You will say, perhaps: "But I can't make _______! That's WAY too complicated for a schlub like me!" Perhaps, perhaps not. First, do you need it? If you really need it (or want it badly enough), then have you even looked at the internet to see if it's reasonable to make it yourself? If you've done that and said "But I don't have the tools/space/time/chutzpah to make that!", return to the first step. If you still really want/need it, then do you live in a void or the Australian outback? If not, there will be OTHER PEOPLE around you. These people may be known to you as "neighbors", "friends", or "family", but in either case, they likely have skills and equipment that you can make some arrangement to obtain. Alternatively, in some cities there are "hackerspaces", which are essentially a community garage, where a few volunteers make themselves available and for a nominal fee (sometimes it's free), you can come and use tools and get advice. If you cannot manage any of these options, it's a good bet that the item in question is 1) a mattress, appliance, or apparel item, or 2) completely frivolous. If (1), get over to Craigslist or Freecycle. If (2), get over yourself.
So, I've been looking at how to get beermaking supplies cheaper. I've got the capital equipment, but the syrups are so darn expensive. I have never done an all-grain batch, but I think I should do a few more processed-malt batches before diving off that deep end (brewers get this crazy look when you talk all-grain, like some demented alchemist who learned the secret to perpetual youth). So as much as I like my local brew store, I am trawling the internet for affordable ingredients. I get about $30/batch for my simple pale ale recipe from Northern Brewer, which is some cheaper than the store, but I have to order $50 to get free shipping. Hmm. On the other hand, the Mrs. likes red ales, so maybe I should get a recipe for one of those...
If you're interested, here's my recipe for Horatio Pale Ale, which is a light-bodied, crisp, fairly hoppy pale, which is pretty good on a summer evening:
3/8 lb American Carapils
3/8 lb Crystal 60-L
6.4 lb Pale Malt Syrup
Heat ~2gal of good water to 160F, add brew salts if desired
Turn heat off, soak grains 20 min, sparge with hot water
Add syrup and stir to dissolve completely
Turn heat on, bring to boil, and boil 15min
Add the Chinook hops
Boil (gently, not hard) for another 45min
Add 1oz Cascade and some Irish moss for flocculation if desired
Add 1oz Cascade
Turn heat off, stir gently for ~5min (don't aerate when hot!)
Gently add about 3gal of very cold water, or sub 8 lb clean ice for one gallon of water. The goal is to cool the liquid down to below 80F pretty quickly. Some people have fancy equipment to do this, but did they make it themselves? (if so, awesome)

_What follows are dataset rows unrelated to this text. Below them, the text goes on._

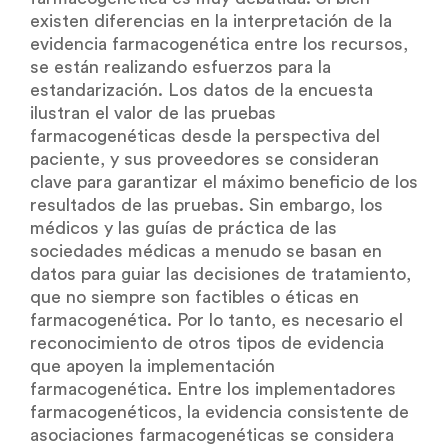
existen diferencias en la interpretación de la
evidencia farmacogenética entre los recursos,
se están realizando esfuerzos para la
estandarización. Los datos de la encuesta
ilustran el valor de las pruebas
farmacogenéticas desde la perspectiva del
paciente, y sus proveedores se consideran
clave para garantizar el máximo beneficio de los
resultados de las pruebas. Sin embargo, los
médicos y las guías de práctica de las
sociedades médicas a menudo se basan en
datos para guiar las decisiones de tratamiento,
que no siempre son factibles o éticas en
farmacogenética. Por lo tanto, es necesario el
reconocimiento de otros tipos de evidencia
que apoyen la implementación
farmacogenética. Entre los implementadores
farmacogenéticos, la evidencia consistente de
asociaciones farmacogenéticas se considera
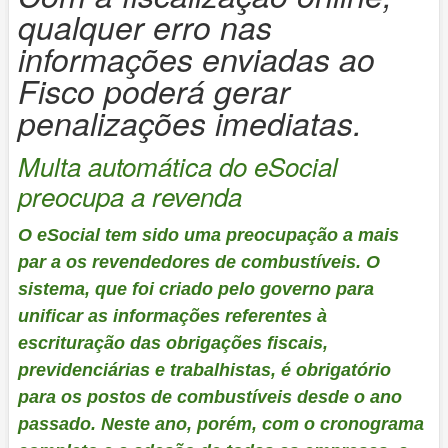
qualquer erro nas
informações enviadas ao
Fisco poderá gerar
penalizações imediatas.
Multa automática do eSocial
preocupa a revenda
O eSocial tem sido uma preocupação a mais
par a os revendedores de combustíveis. O
sistema, que foi criado pelo governo para
unificar as informações referentes à
escrituração das obrigações fiscais,
previdenciárias e trabalhistas, é obrigatório
para os postos de combustíveis desde o ano
passado. Neste ano, porém, com o cronograma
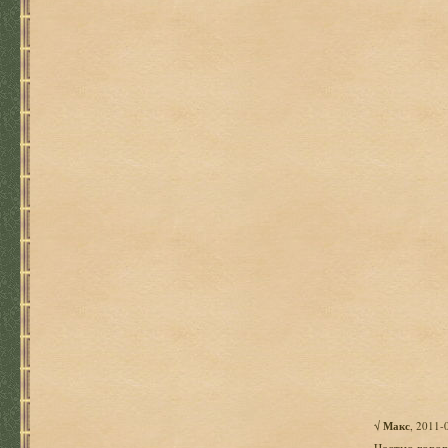
√
Макс
, 2011-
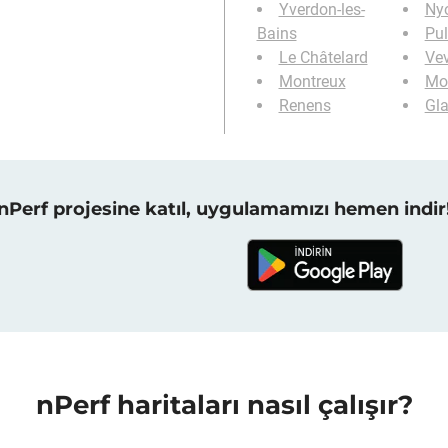
Yverdon-les-
Ny
Bains
Pul
Le Châtelard
Ve
Montreux
Mo
Renens
Gl
nPerf projesine katıl, uygulamamızı hemen indir
nPerf haritaları nasıl çalışır?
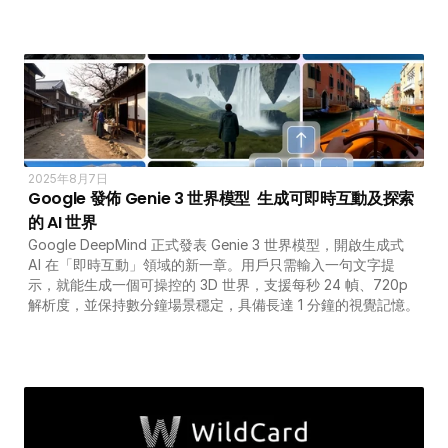
2025年8月7日
Google 發佈 Genie 3 世界模型  生成可即時互動及探索
的 AI 世界
Google DeepMind 正式發表 Genie 3 世界模型，開啟生成式 
AI 在「即時互動」領域的新一章。用戶只需輸入一句文字提
示，就能生成一個可操控的 3D 世界，支援每秒 24 幀、720p 
解析度，並保持數分鐘場景穩定，具備長達 1 分鐘的視覺記憶。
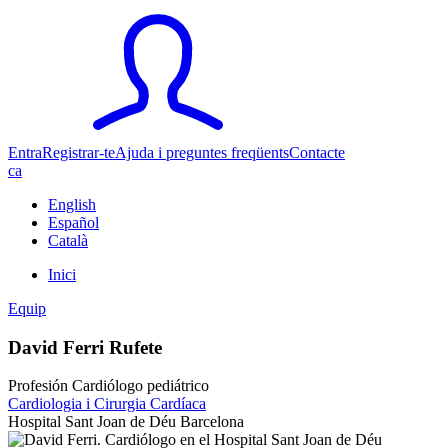
Entra
Registrar-te
Ajuda i preguntes freqüents
Contacte
ca
English
Español
Català
Inici
Equip
David Ferri Rufete
Profesión Cardiólogo pediátrico
Cardiologia i Cirurgia Cardíaca
Hospital Sant Joan de Déu Barcelona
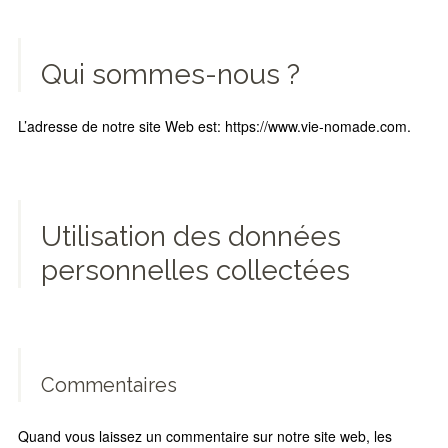
Qui sommes-nous ?
L’adresse de notre site Web est: https://www.vie-nomade.com.
Utilisation des données
personnelles collectées
Commentaires
Quand vous laissez un commentaire sur notre site web, les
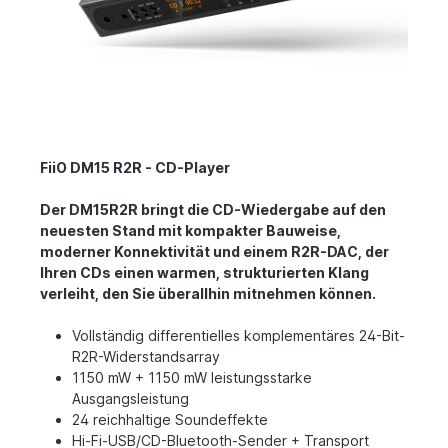
FiiO DM15 R2R - CD-Player
Der DM15R2R bringt die CD-Wiedergabe auf den
neuesten Stand mit kompakter Bauweise,
moderner Konnektivität und einem R2R-DAC, der
Ihren CDs einen warmen, strukturierten Klang
verleiht, den Sie überallhin mitnehmen können.
Vollständig differentielles komplementäres 24-Bit-
R2R-Widerstandsarray
1150 mW + 1150 mW leistungsstarke
Ausgangsleistung
24 reichhaltige Soundeffekte
Hi-Fi-USB/CD-Bluetooth-Sender + Transport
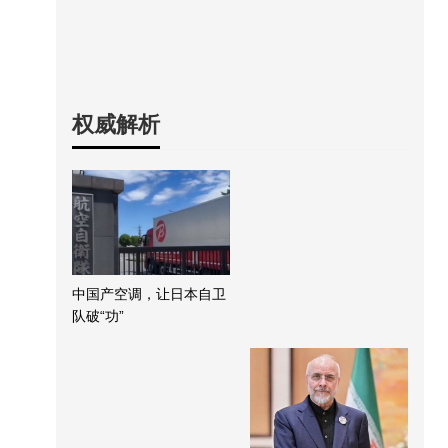
权威解析
中国产空调，让日本自卫
队破“功”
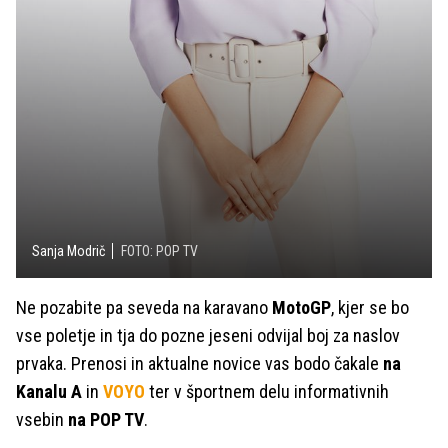
Sanja Modrič
FOTO: POP TV
Ne pozabite pa seveda na karavano
MotoGP
, kjer se bo
vse poletje in tja do pozne jeseni odvijal boj za naslov
prvaka. Prenosi in aktualne novice vas bodo čakale
na
Kanalu A
in
VOYO
ter v športnem delu informativnih
vsebin
na POP TV
.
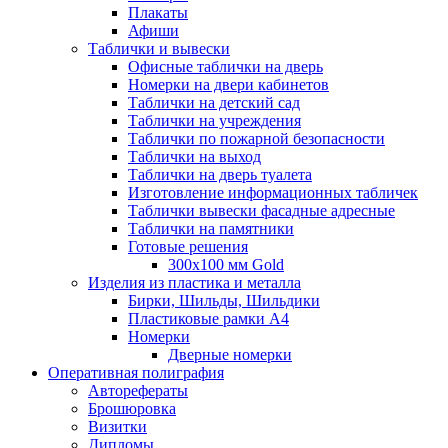
Плакаты
Афиши
Таблички и вывески
Офисные таблички на дверь
Номерки на двери кабинетов
Таблички на детский сад
Таблички на учреждения
Таблички по пожарной безопасности
Таблички на выход
Таблички на дверь туалета
Изготовление информационных табличек
Таблички вывески фасадные адресные
Таблички на памятники
Готовые решения
300x100 мм Gold
Изделия из пластика и металла
Бирки, Шильды, Шильдики
Пластиковые рамки А4
Номерки
Дверные номерки
Оперативная полиграфия
Авторефераты
Брошюровка
Визитки
Дипломы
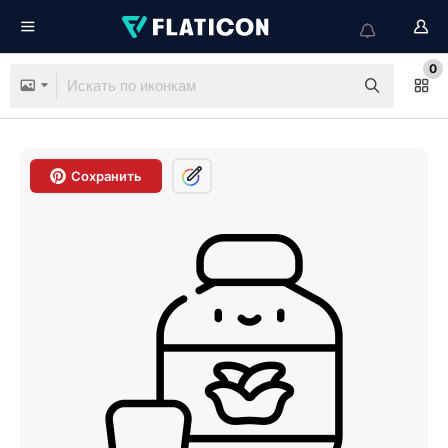
0
Сохранить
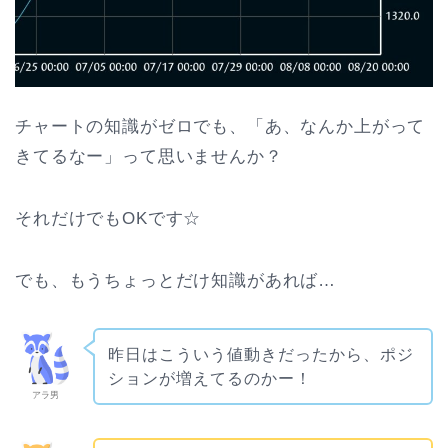
チャートの知識がゼロでも、「あ、なんか上がって
きてるなー」って思いませんか？
それだけでもOKです☆
でも、もうちょっとだけ知識があれば…
昨日はこういう値動きだったから、ポジ
ションが増えてるのかー！
アラ男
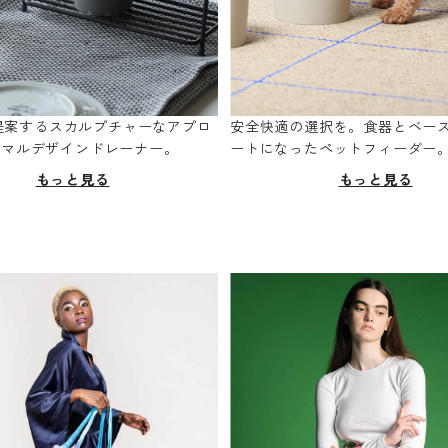
oが提案するスカルプチャーなアプロ
安全快適の選択を。食器とベー
ニマルデザインドレーナー。
ートになったペットフィーダー
もっと見る
もっと見る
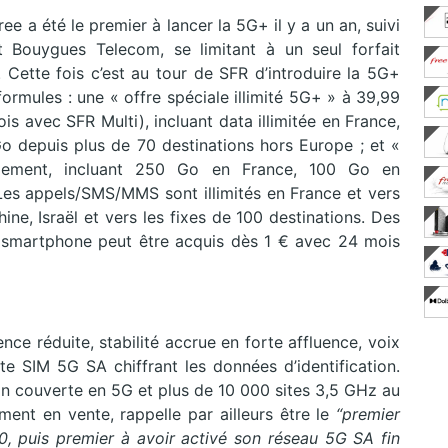
ee a été le premier à lancer la 5G+ il y a un an, suivi
 Bouygues Telecom, se limitant à un seul forfait
Cette fois c’est au tour de SFR d’introduire la 5G+
ormules : une « offre spéciale illimité 5G+ » à 39,99
 avec SFR Multi), incluant data illimitée en France,
 depuis plus de 70 destinations hors Europe ; et «
ment, incluant 250 Go en France, 100 Go en
s appels/SMS/MMS sont illimités en France et vers
hine, Israël et vers les fixes de 100 destinations. Des
n smartphone peut être acquis dès 1 € avec 24 mois
nce réduite, stabilité accrue en forte affluence, voix
te SIM 5G SA chiffrant les données d’identification.
on couverte en 5G et plus de 10 000 sites 3,5 GHz au
ment en vente, rappelle par ailleurs être le
“premier
, puis premier à avoir activé son réseau 5G SA fin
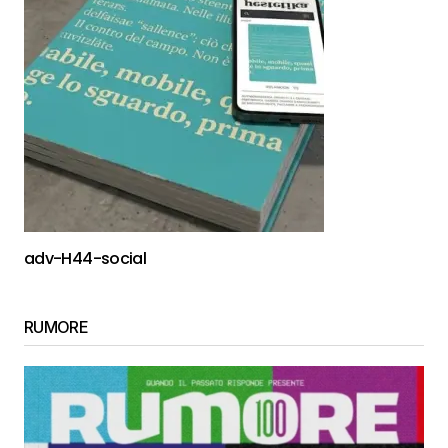
adv-H44-social
RUMORE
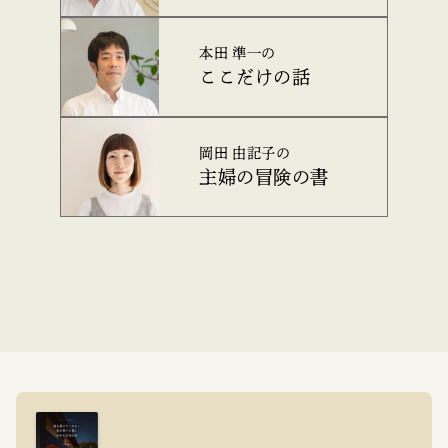
本田 準一の
ここだけの話
岡田 由記子の
主婦の冒険の書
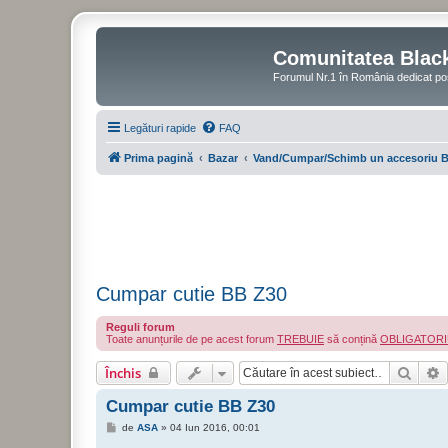
Comunitatea Blac
Forumul Nr.1 în România dedicat po
Legături rapide
FAQ
Prima pagină
Bazar
Vand/Cumpar/Schimb un accesoriu B
Cumpar cutie BB Z30
Reguli forum
Toate anunțurile de pe acest forum
TREBUIE
să conțină
OBLIGATOR
Căuta
C
Închis
Cumpar cutie BB Z30
M
de
ASA
»
04 Iun 2016, 00:01
e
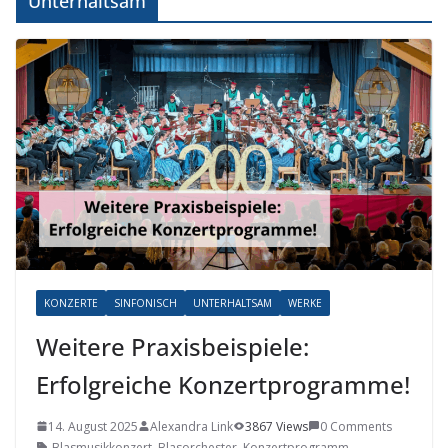
Unterhaltsam
KONZERTE
SINFONISCH
UNTERHALTSAM
WERKE
Weitere Praxisbeispiele:
Erfolgreiche Konzertprogramme!
14. August 2025
Alexandra Link
3867 Views
0 Comments
Blasmusikkonzert
,
Blasorchester
,
Konzertprogramm
,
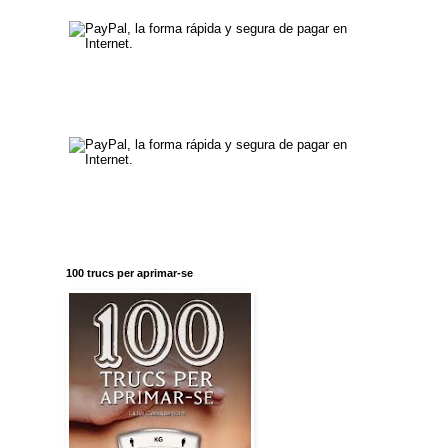
100 trucs per aprimar-se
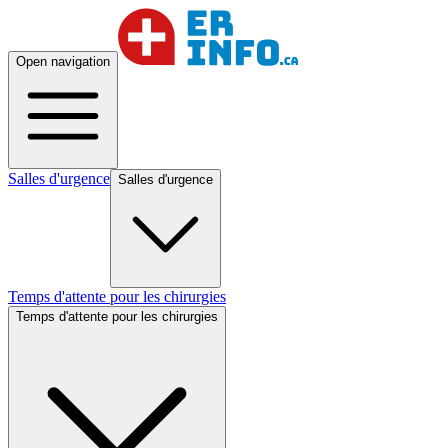
Open navigation
Salles d'urgence
Salles d'urgence
Temps d'attente pour les chirurgies
Temps d'attente pour les chirurgies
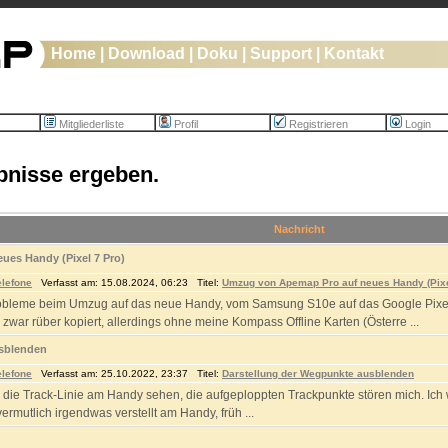
Home
|
Download
|
Doku
|
Support
|
Kontakt
Mitgliederliste
Profil
Registrieren
Login
bnisse ergeben.
Nachricht
es Handy (Pixel 7 Pro)
elefone
Verfasst am: 15.08.2024, 06:23 Titel:
Umzug von Apemap Pro auf neues Handy (Pixe
obleme beim Umzug auf das neue Handy, vom Samsung S10e auf das Google Pixel 
zwar rüber kopiert, allerdings ohne meine Kompass Offline Karten (Österre ...
usblenden
elefone
Verfasst am: 25.10.2022, 23:37 Titel:
Darstellung der Wegpunkte ausblenden
 die Track-Linie am Handy sehen, die aufgeploppten Trackpunkte stören mich. Ich we
ermutlich irgendwas verstellt am Handy, früh ...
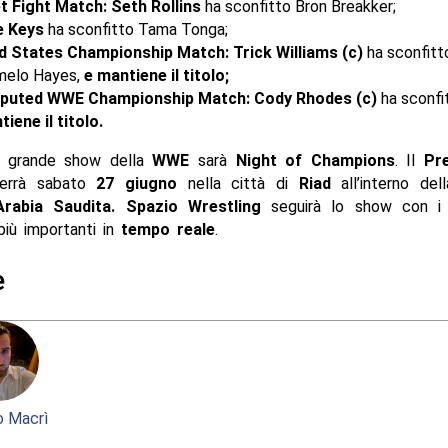
t Fight Match: Seth Rollins
ha sconfitto Bron Breakker;
e Keys
ha sconfitto Tama Tonga;
d States Championship Match: Trick Williams (c)
ha sconfitt
melo Hayes,
e mantiene il titolo;
puted WWE Championship Match: Cody Rhodes (c)
ha sconfi
iene il titolo.
o grande show della
WWE
sarà
Night of Champions
. Il
Pr
terrà sabato
27 giugno
nella città di
Riad
all’interno dell
rabia Saudita
.
Spazio Wrestling
seguirà lo show con 
iù importanti in
tempo reale
.
e
 Macrì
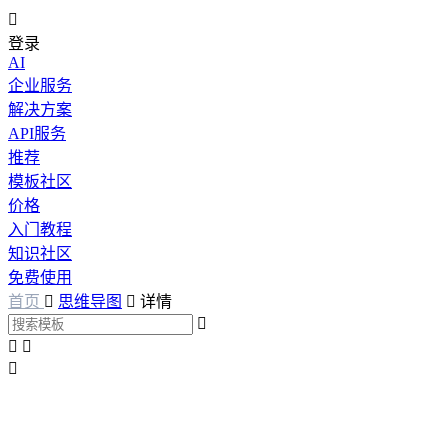

登录
AI
企业服务
解决方案
API服务
推荐
模板社区
价格
入门教程
知识社区
免费使用
首页

思维导图

详情




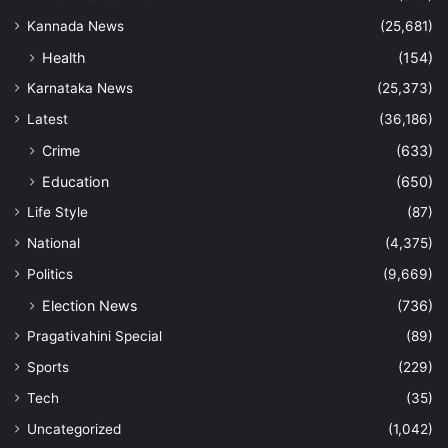
Kannada News
(25,681)
Health
(154)
Karnataka News
(25,373)
Latest
(36,186)
Crime
(633)
Education
(650)
Life Style
(87)
National
(4,375)
Politics
(9,669)
Election News
(736)
Pragativahini Special
(89)
Sports
(229)
Tech
(35)
Uncategorized
(1,042)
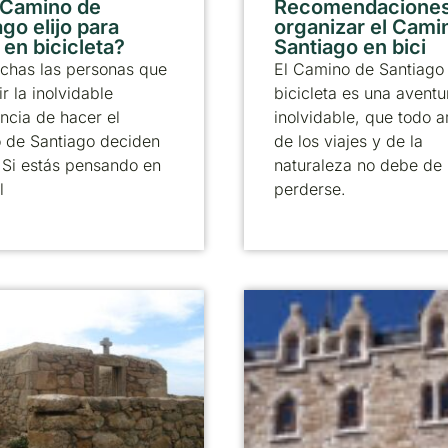
 Camino de
Recomendaciones
go elijo para
organizar el Cami
 en bicicleta?
Santiago en bici
chas las personas que
El Camino de Santiago
ir la inolvidable
bicicleta es una aventu
ncia de hacer el
inolvidable, que todo 
 de Santiago deciden
de los viajes y de la
. Si estás pensando en
naturaleza no debe de
l
perderse.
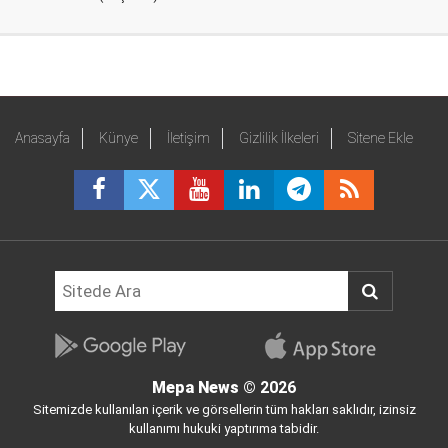
Anasayfa
Künye
İletişim
Gizlilik İlkeleri
Sitene Ekle
Mepa News
© 2026
Sitemizde kullanılan içerik ve görsellerin tüm hakları saklıdır, izinsiz
kullanımı hukuki yaptırıma tabidir.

Once cooled, pour the liquid into your fermenter (I use a 6gal bucket). It's OK to aerate it now, the yeast will need O2. Pitch the yeast, close up the fermenter (USE AN AIRLOCK!), and let sit at ~68-70F for 7-10days, then gently rack to secondary fermentation, let it stand for 2 weeks, then bottle using NO MORE THAN 3/4cup sugar, fully dissolved in water and cooled. You add this to the beer prior to bottling so it can bottle condition. If you're kegging with CO2 (how did you manage to make that apparatus?) you don't need to prime. Bottle condition for 7-10days, then pop a top.
It's all the sweeter for having made it yourself! (except this beer is not sweet, so perhaps it's crisper? hoppier?) Cheers!